[Material for this task Boundary: Start]

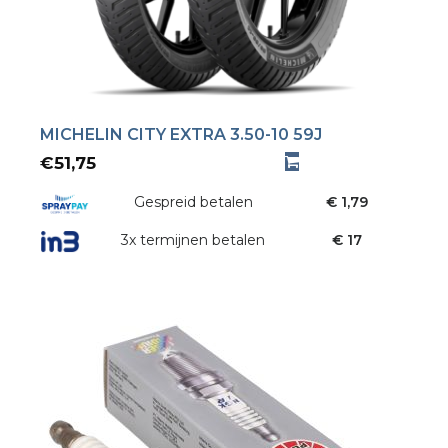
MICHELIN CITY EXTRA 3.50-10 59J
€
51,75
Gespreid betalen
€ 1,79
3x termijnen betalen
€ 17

[Material for this task Boundary: End]
[Material for this task Boundary: Start]

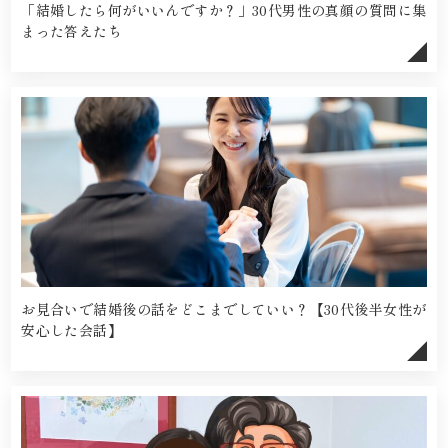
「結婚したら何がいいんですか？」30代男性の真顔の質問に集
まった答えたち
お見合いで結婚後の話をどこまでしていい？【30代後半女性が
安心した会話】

[Material for this task Boundary: End]
[Material for this task Boundary: Start]

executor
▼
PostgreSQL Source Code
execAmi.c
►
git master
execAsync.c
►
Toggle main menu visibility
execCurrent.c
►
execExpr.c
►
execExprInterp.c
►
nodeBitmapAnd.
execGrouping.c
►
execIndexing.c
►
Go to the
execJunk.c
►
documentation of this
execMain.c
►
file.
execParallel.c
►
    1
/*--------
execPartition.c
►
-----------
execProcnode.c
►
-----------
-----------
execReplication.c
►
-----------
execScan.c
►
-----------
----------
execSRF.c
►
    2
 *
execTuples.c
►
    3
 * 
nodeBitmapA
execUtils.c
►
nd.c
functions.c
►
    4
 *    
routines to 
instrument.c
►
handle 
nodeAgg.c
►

[Material for this task Boundary: End]

Work required:
Lines in the records that hold "betalen" should be tallied, with the total given on its own.

Exercise result:
2